> [REQUIRED ACTION]
Report how many lines of the material contain the string "nous". Add nothing beyond the number.

> [SUPPLIED INFORMATION]

********************

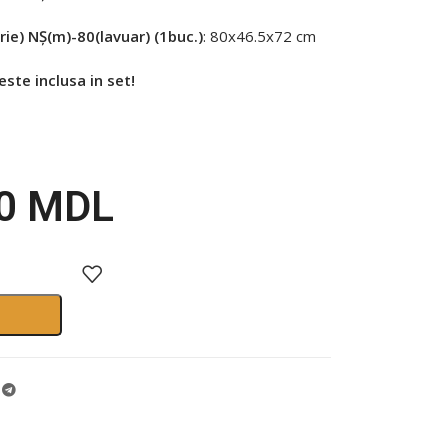
rie) NȘ(m)-80(lavuar) (1buc.)
: 80х46.5х72 cm
este inclusa in set!
00
MDL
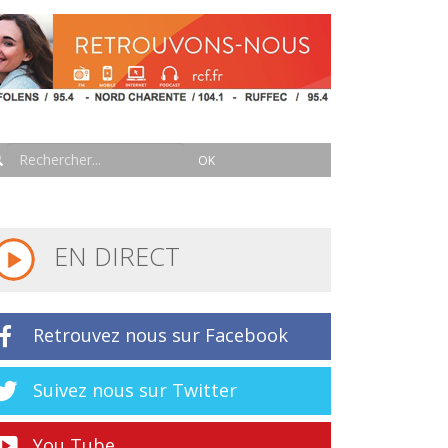
EN DIRECT
Retrouvez nous sur Facebook
Suivez nous sur Twitter
You Tube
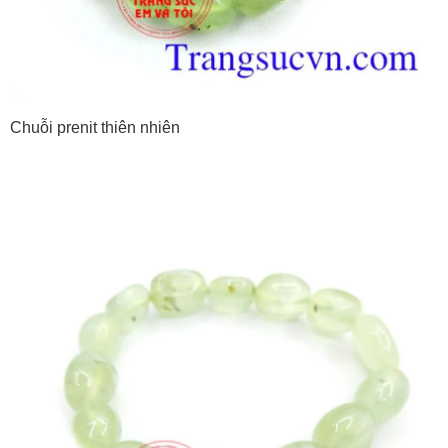
Chuỗi prenit thiên nhiên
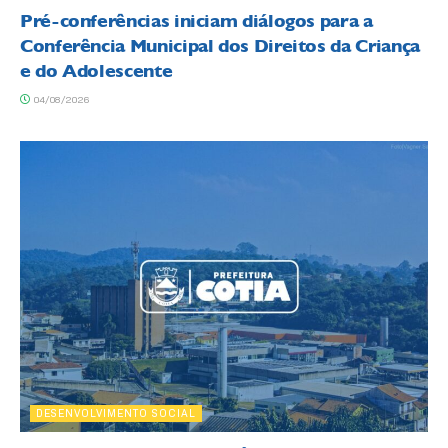
Pré-conferências iniciam diálogos para a
Conferência Municipal dos Direitos da Criança
e do Adolescente
04/08/2026
DESENVOLVIMENTO SOCIAL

********************

> [ANSWER TO THIS PROBLEM]
2